**Prompt**
Look through the entries below, please, and copy every line with the word "maison".

Dataset entries
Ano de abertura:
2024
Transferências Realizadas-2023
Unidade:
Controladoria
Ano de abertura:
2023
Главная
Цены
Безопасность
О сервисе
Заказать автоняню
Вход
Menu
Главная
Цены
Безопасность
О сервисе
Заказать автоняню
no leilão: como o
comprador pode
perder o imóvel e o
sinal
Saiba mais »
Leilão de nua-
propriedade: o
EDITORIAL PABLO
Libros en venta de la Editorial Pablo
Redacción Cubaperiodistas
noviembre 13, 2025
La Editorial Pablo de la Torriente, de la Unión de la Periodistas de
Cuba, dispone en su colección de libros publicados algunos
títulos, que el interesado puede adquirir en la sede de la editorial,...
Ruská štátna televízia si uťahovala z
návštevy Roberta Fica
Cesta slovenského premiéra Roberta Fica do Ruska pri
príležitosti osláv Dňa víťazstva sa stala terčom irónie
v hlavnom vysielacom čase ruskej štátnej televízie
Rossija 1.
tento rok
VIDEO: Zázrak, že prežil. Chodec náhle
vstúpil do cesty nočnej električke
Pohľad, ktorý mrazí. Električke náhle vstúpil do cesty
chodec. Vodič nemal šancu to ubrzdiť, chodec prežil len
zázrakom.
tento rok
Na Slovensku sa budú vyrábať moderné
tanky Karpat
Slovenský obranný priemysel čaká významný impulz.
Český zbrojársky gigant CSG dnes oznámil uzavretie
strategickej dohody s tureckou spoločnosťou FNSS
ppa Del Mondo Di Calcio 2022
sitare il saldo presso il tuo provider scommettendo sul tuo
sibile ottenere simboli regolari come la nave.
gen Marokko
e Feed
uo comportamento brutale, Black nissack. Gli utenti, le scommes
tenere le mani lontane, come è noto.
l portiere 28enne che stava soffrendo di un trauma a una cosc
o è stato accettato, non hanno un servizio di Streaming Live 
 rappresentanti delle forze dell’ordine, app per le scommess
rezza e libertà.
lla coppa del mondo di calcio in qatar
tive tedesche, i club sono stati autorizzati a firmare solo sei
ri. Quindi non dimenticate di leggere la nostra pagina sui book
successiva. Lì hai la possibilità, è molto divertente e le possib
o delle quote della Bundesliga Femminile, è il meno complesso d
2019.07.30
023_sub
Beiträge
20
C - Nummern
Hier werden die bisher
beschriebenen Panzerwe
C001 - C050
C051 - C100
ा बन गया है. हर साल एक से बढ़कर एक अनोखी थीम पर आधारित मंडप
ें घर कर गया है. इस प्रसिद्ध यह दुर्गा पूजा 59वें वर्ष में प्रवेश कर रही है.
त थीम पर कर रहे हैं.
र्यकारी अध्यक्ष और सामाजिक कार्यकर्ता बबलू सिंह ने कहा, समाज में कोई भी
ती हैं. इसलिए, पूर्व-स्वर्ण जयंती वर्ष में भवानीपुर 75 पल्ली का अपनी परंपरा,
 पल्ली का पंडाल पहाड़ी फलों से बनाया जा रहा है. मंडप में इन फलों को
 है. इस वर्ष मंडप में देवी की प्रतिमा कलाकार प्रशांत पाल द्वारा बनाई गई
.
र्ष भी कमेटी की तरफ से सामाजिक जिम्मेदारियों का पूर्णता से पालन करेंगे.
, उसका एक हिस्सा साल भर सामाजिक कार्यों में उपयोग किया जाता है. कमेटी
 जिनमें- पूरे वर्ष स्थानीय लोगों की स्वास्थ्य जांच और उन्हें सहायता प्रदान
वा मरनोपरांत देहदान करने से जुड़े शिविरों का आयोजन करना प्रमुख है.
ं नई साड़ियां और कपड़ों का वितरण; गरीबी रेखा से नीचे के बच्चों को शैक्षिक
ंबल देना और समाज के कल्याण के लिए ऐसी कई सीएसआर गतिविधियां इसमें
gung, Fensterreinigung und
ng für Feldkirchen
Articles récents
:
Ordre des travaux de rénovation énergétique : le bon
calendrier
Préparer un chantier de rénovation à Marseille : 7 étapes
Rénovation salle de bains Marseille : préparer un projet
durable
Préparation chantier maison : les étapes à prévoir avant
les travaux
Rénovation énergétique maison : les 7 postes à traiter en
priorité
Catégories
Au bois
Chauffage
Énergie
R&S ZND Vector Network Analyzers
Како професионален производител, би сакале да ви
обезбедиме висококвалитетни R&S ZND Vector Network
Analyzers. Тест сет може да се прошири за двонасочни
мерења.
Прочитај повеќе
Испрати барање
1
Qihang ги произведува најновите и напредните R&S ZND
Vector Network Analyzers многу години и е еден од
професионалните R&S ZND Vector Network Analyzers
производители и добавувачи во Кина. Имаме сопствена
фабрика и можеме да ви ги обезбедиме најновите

**Exercise output**
Préparation chantier maison : les étapes à prévoir avant
Rénovation énergétique maison : les 7 postes à traiter en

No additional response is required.